### Your assignment
From the first line of the listing below through the line with "Axel Tuanzebe", transcribe exactly and skip the pictures.
§
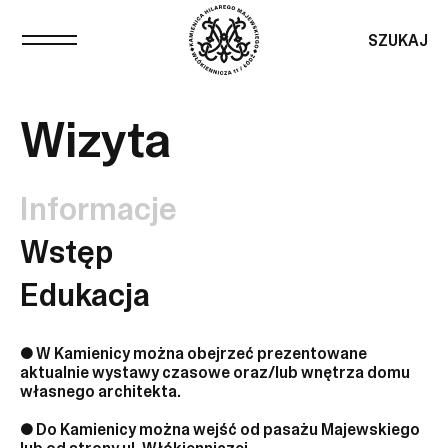
SZUKAJ
Wizyta
Informacje
Wstęp
Edukacja
● W Kamienicy można obejrzeć prezentowane
aktualnie wystawy czasowe oraz/lub wnętrza domu
własnego architekta.
● Do Kamienicy można wejść od pasażu Majewskiego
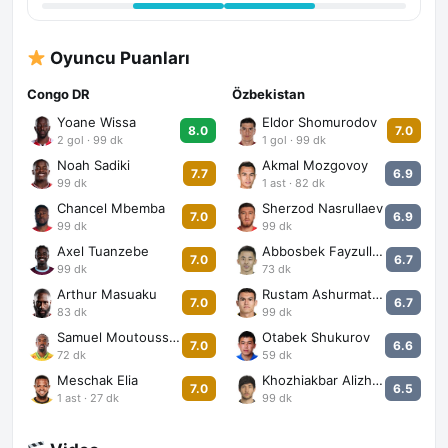
Oyuncu Puanları
Congo DR
Özbekistan
Yoane Wissa
Eldor Shomurodov
8.0
7.0
2 gol · 99 dk
1 gol · 99 dk
Noah Sadiki
Akmal Mozgovoy
7.7
6.9
99 dk
1 ast · 82 dk
Chancel Mbemba
Sherzod Nasrullaev
7.0
6.9
99 dk
99 dk
Axel Tuanzebe
Abbosbek Fayzullaev
7.0
6.7
99 dk
73 dk
Arthur Masuaku
Rustam Ashurmatov
7.0
6.7
83 dk
99 dk
Samuel Moutoussamy
Otabek Shukurov
7.0
6.6
72 dk
59 dk
Meschak Elia
Khozhiakbar Alizhonov
7.0
6.5
1 ast · 27 dk
99 dk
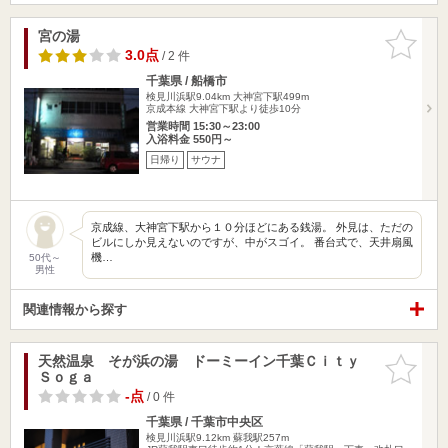
宮の湯
お気に入
りに追加
3.0点
/ 2 件
千葉県 / 船橋市
検見川浜駅9.04km
大神宮下駅499m
京成本線 大神宮下駅より徒歩10分
営業時間 15:30～23:00
入浴料金 550円～
日帰り
サウナ
京成線、大神宮下駅から１０分ほどにある銭湯。 外見は、ただの
ビルにしか見えないのですが、中がスゴイ。 番台式で、天井扇風
機…
50代～
男性
関連情報から探す
天然温泉 そが浜の湯 ドーミーイン千葉Ｃｉｔｙ
お気に入
Ｓｏｇａ
りに追加
-点
/ 0 件
千葉県 / 千葉市中央区
検見川浜駅9.12km
蘇我駅257m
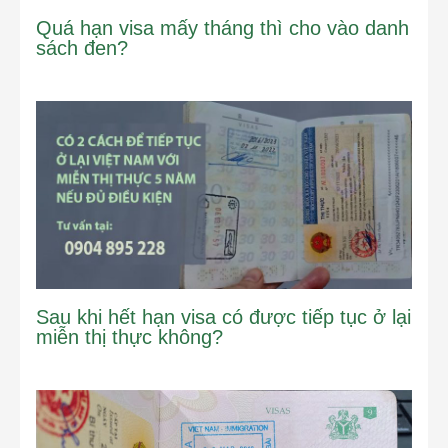
Quá hạn visa mấy tháng thì cho vào danh
sách đen?
Sau khi hết hạn visa có được tiếp tục ở lại
miễn thị thực không?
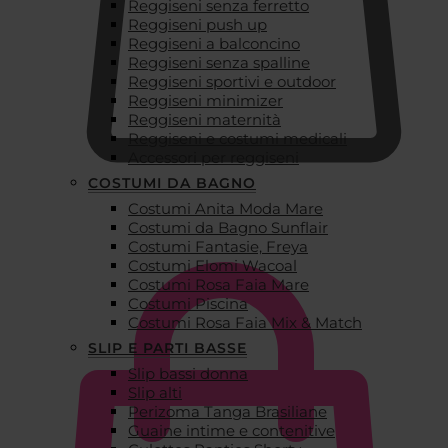
Reggiseni senza ferretto
Reggiseni push up
Reggiseni a balconcino
Reggiseni senza spalline
Reggiseni sportivi e outdoor
Reggiseni minimizer
Reggiseni maternità
Reggiseni e costumi medicali
Accessori per reggiseni
COSTUMI DA BAGNO
Costumi Anita Moda Mare
€
0,00
Costumi da Bagno Sunflair
Costumi Fantasie, Freya
Costumi Elomi Wacoal
Costumi Rosa Faia Mare
Costumi Piscina
Costumi Rosa Faia Mix & Match
SLIP E PARTI BASSE
Slip bassi donna
Slip alti
Perizoma Tanga Brasiliane
Guaine intime e contenitive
§
### Your response
SZUKAJ
Wizyta
Informacje
Wstęp
Edukacja
● W Kamienicy można obejrzeć prezentowane
aktualnie wystawy czasowe oraz/lub wnętrza domu
własnego architekta.
● Do Kamienicy można wejść od pasażu Majewskiego
Oyuncu Puanları
Congo DR
Özbekistan
Yoane Wissa
Eldor Shomurodov
8.0
7.0
2 gol · 99 dk
1 gol · 99 dk
Noah Sadiki
Akmal Mozgovoy
7.7
6.9
99 dk
1 ast · 82 dk
Chancel Mbemba
Sherzod Nasrullaev
7.0
6.9
99 dk
99 dk
Axel Tuanzebe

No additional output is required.